In January 2007, the Sorority launched its two-year Centennial Celebration with a series of events at each of the ten regional conferences. This year's convention represents the high point of the festivities, which continue through December 31, 2008.
The biennial convention, which will be held at the Washington Convention Center, represents the culmination of a journey that began on January 15, 1908. It was on that date that nine visionary women at Howard University founded the organization—making it the first sorority of college-educated primarily African-American women. Driven by their commitment to service and sisterhood, Alpha Kappa Alpha has evolved into one of the world's leading service organizations with 200,000 members in 975 chapters worldwide.

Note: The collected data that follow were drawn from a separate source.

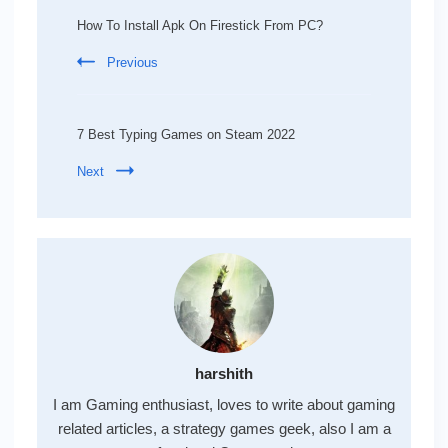
Navigation
How To Install Apk On Firestick From PC?
Previous
7 Best Typing Games on Steam 2022
Next
harshith
I am Gaming enthusiast, loves to write about gaming
related articles, a strategy games geek, also I am a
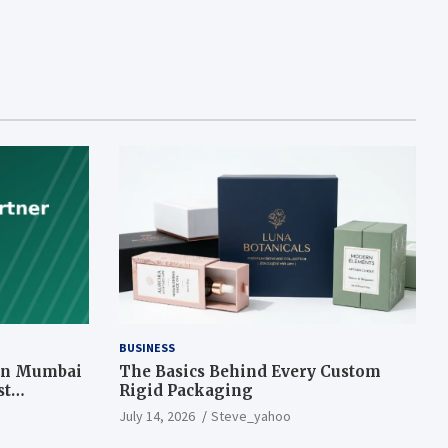
BUSINESS
 in Mumbai
The Basics Behind Every Custom
st
Rigid Packaging
July 14, 2026
Steve_yahoo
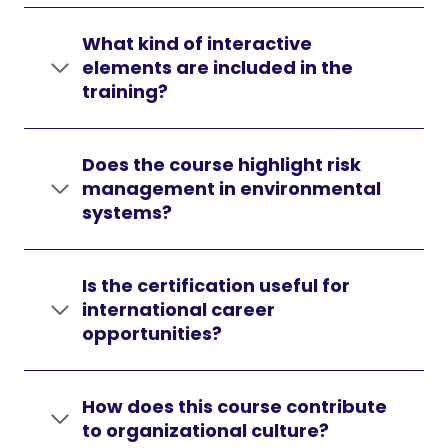
What kind of interactive
elements are included in the
training?
Does the course highlight risk
management in environmental
systems?
Is the certification useful for
international career
opportunities?
How does this course contribute
to organizational culture?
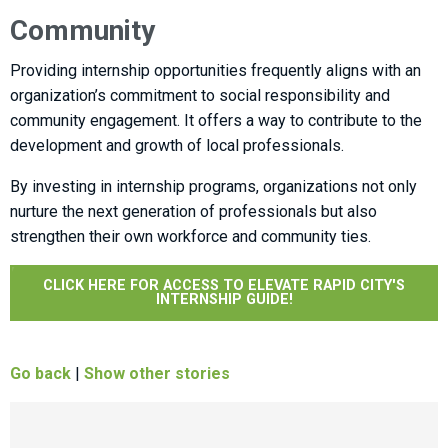
Community
Providing internship opportunities frequently aligns with an
organization’s commitment to social responsibility and
community engagement. It offers a way to contribute to the
development and growth of local professionals.
By investing in internship programs, organizations not only
nurture the next generation of professionals but also
strengthen their own workforce and community ties.
CLICK HERE FOR ACCESS TO ELEVATE RAPID CITY'S
INTERNSHIP GUIDE!
Go back
|
Show other stories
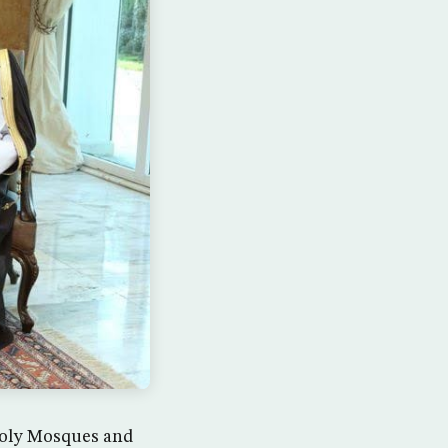
 Holy Mosques and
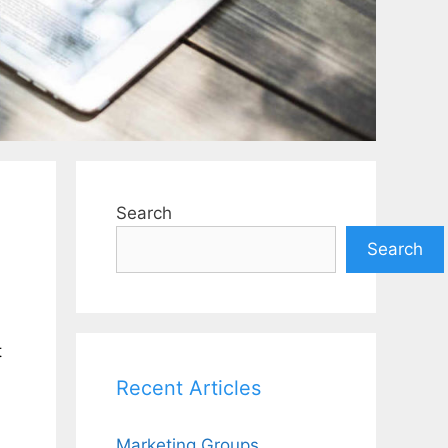
Search
Search
t
Recent Articles
Marketing Groups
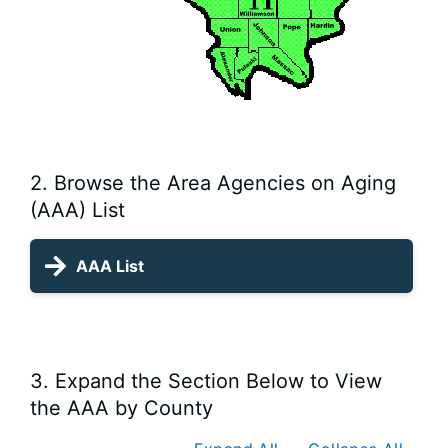
2. Browse the Area Agencies on Aging
(AAA) List
AAA List
3. Expand the Section Below to View
the AAA by County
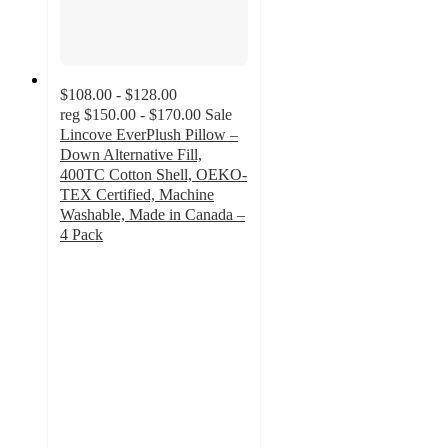
$108.00 - $128.00
reg
$150.00 - $170.00
Sale
Lincove EverPlush Pillow –
Down Alternative Fill,
400TC Cotton Shell, OEKO-
TEX Certified, Machine
Washable, Made in Canada –
4 Pack
4
out
of
5
stars
with
3
ratings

The weeklong celebration will be driven by the theme: "Centennial Commitment to Leadership." This is in recognition of the current administration's focus on leadership, which is embraced by the ESP theme—Economics, Service and Partnerships—the programmatic focus of McKinzie's administration. Cultivating leaders is the international president's major thrust, and many of the seminars and forums will center on giving those from within AKA's ranks the tools, knowledge and resources to guide the country and the world into the future.

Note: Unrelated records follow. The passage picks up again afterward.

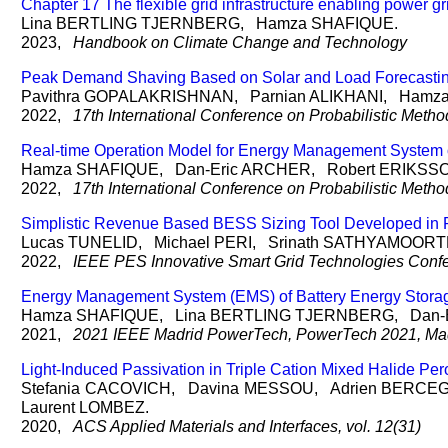
Chapter 17 The flexible grid infrastructure enabling power g
Lina
BERTLING TJERNBERG
, Hamza
SHAFIQUE
.
2023,
Handbook on Climate Change and Technology
Peak Demand Shaving Based on Solar and Load Forecasting
Pavithra
GOPALAKRISHNAN
, Parnian
ALIKHANI
, Hamz
2022,
17th International Conference on Probabilistic Me
Real-time Operation Model for Energy Management System o
Hamza
SHAFIQUE
, Dan-Eric
ARCHER
, Robert
ERIKSS
2022,
17th International Conference on Probabilistic Me
Simplistic Revenue Based BESS Sizing Tool Developed in P
Lucas
TUNELID
, Michael
PERI
, Srinath
SATHYAMOORT
2022,
IEEE PES Innovative Smart Grid Technologies Conf
Energy Management System (EMS) of Battery Energy Storag
Hamza
SHAFIQUE
, Lina
BERTLING TJERNBERG
, Dan-
2021,
2021 IEEE Madrid PowerTech, PowerTech 2021, Madr
Light-Induced Passivation in Triple Cation Mixed Halide Per
Stefania
CACOVICH
, Davina
MESSOU
, Adrien
BERCE
Laurent
LOMBEZ
.
2020,
ACS Applied Materials and Interfaces, vol. 12(31)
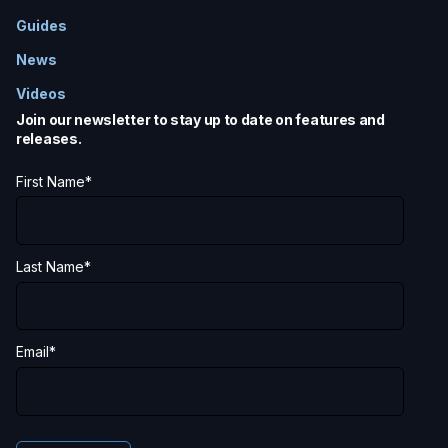
Guides
News
Videos
Join our newsletter to stay up to date on features and
releases.
First Name
*
Last Name
*
Email
*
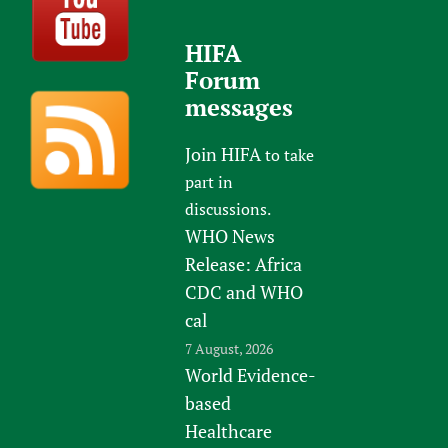
HIFA
Forum
messages
Join HIFA
to take
part in
discussions.
WHO News
Release: Africa
CDC and WHO
cal
7 August, 2026
World Evidence-
based
Healthcare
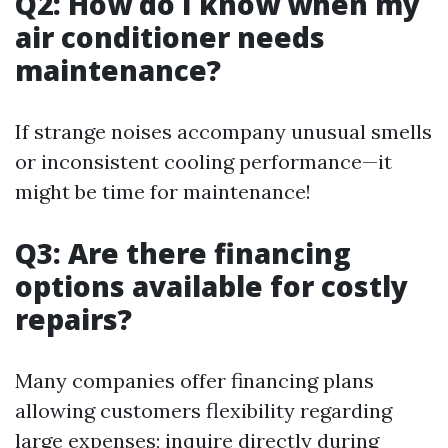
Q2: How do I know when my
air conditioner needs
maintenance?
If strange noises accompany unusual smells
or inconsistent cooling performance—it
might be time for maintenance!
Q3: Are there financing
options available for costly
repairs?
Many companies offer financing plans
allowing customers flexibility regarding
large expenses; inquire directly during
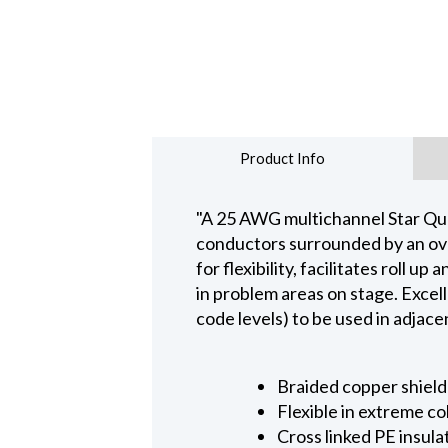
Product Info
"A 25 AWG multichannel Star Quad
conductors surrounded by an over
for flexibility, facilitates roll
in problem areas on stage. Excell
code levels) to be used in adjace
Braided copper shield
Flexible in extreme c
Cross linked PE insula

Paralleling McKinzie's focus on economics, the Sorority will host town hall society forums on entrepreneurship, wealth building and homeownership. Alpha Kappa Alpha will also use the occasion of its business sessions to engage members in an international dialogue on issues that impact members and the communities they serve. Other topics that will dominate the sessions are voter registration and voter education, health, service, bridging the generational gap and the importance of emotional empowerment. The sessions will be moderated by an impressive array of nationally-known leaders.

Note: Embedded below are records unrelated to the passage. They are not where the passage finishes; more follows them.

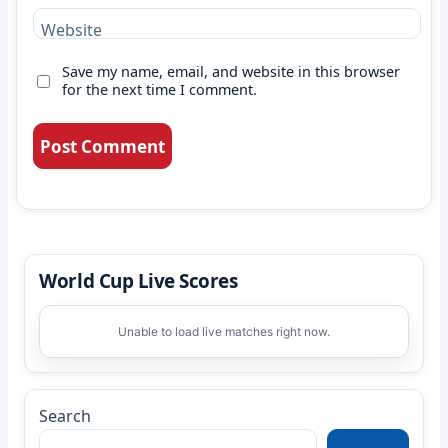
Website
Save my name, email, and website in this browser
for the next time I comment.
World Cup Live Scores
Unable to load live matches right now.
Search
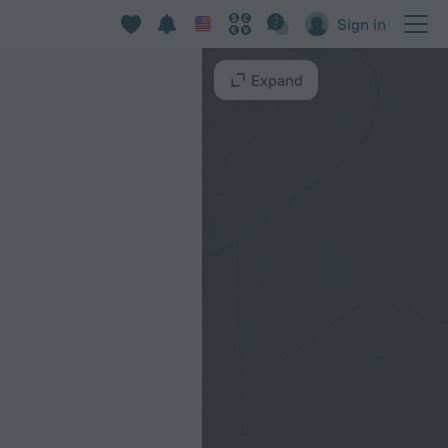
Sign in
Expand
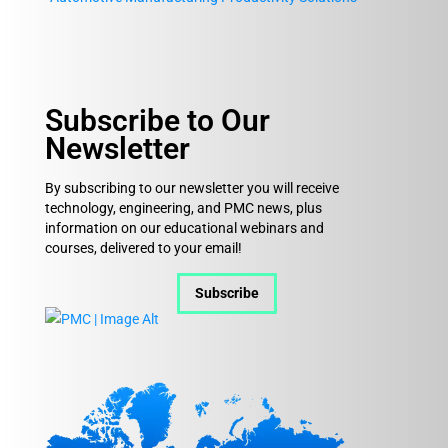
Subscribe to Our
Newsletter
By subscribing to our newsletter you will receive
technology, engineering, and PMC news, plus
information on our educational webinars and
courses, delivered to your email!
Subscribe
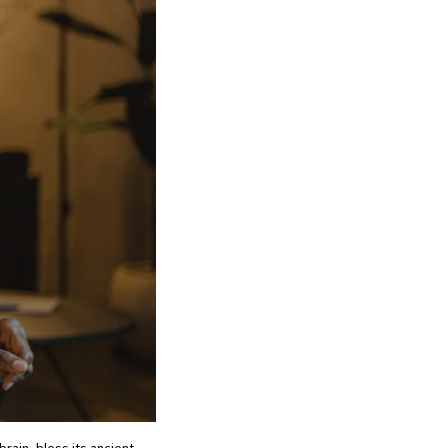
rain, bless its ancient,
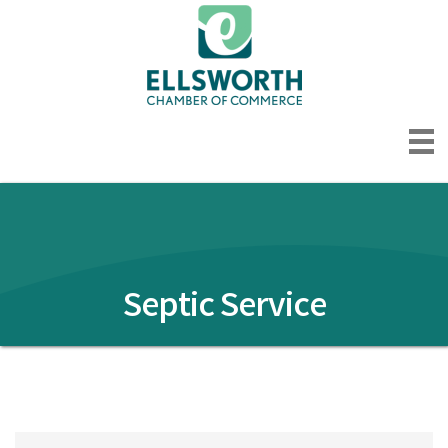
Septic Service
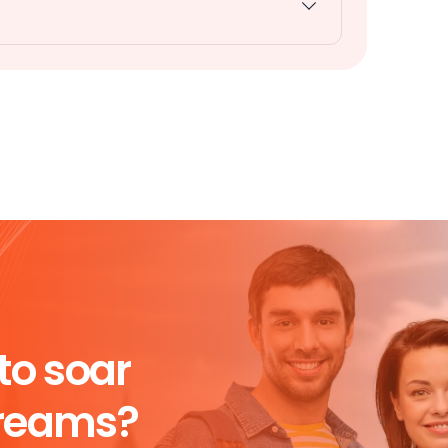
to soar
dreams?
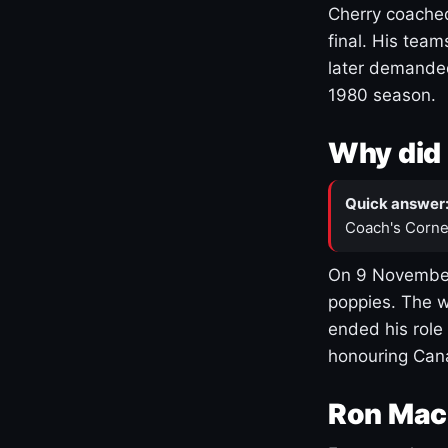
Cherry coached
final. His team
later demanded
1980 season.
Why did 
Quick answer
Coach's Corne
On 9 November
poppies. The w
ended his role
honouring Cana
Ron Mac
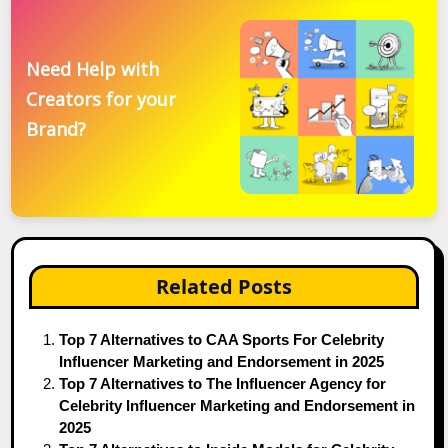
Need Help with
Creators for your
Brand?
Related Posts
Top 7 Alternatives to CAA Sports For Celebrity
Influencer Marketing and Endorsement in 2025
Top 7 Alternatives to The Influencer Agency for
Celebrity Influencer Marketing and Endorsement in
2025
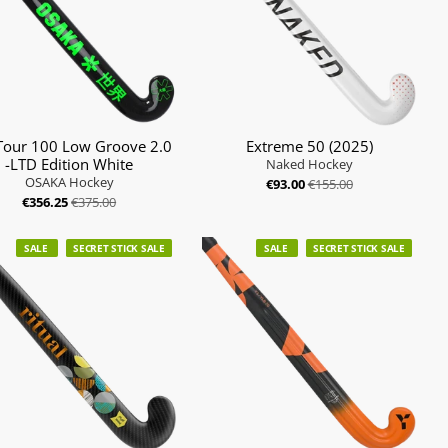
Tour 100 Low Groove 2.0
Extreme 50 (2025)
-LTD Edition White
Naked Hockey
OSAKA Hockey
€93.00
€155.00
€356.25
€375.00
SALE
SECRET STICK SALE
SALE
SECRET STICK SALE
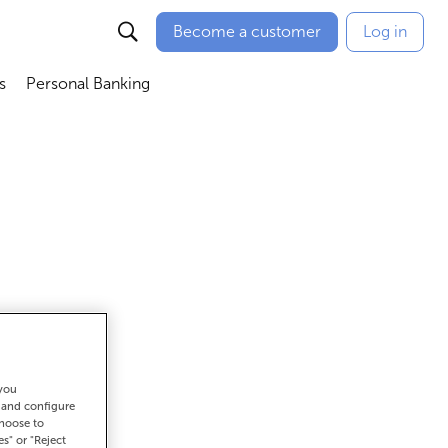
Become a customer
Log in
s
Personal Banking
ú
Abrir submenú
Abrir submenú
 you
et there
t and configure
choose to
es" or "Reject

Other highlights of the convention include:
• Ecumenical Service presided over by prominent religious leaders
• ESP Walk for Emotional, Spiritual and Physical Health
Members will walk 1908 steps to the Convention Center as a show of their commitment to raise awareness about the importance of staying fit for health's sake. This is a culminating event for the Synchronized ESP 1908 Global Centennial Walk that takes place on June 28 and where all AKA members in chapters worldwide will walk in sisterly unison.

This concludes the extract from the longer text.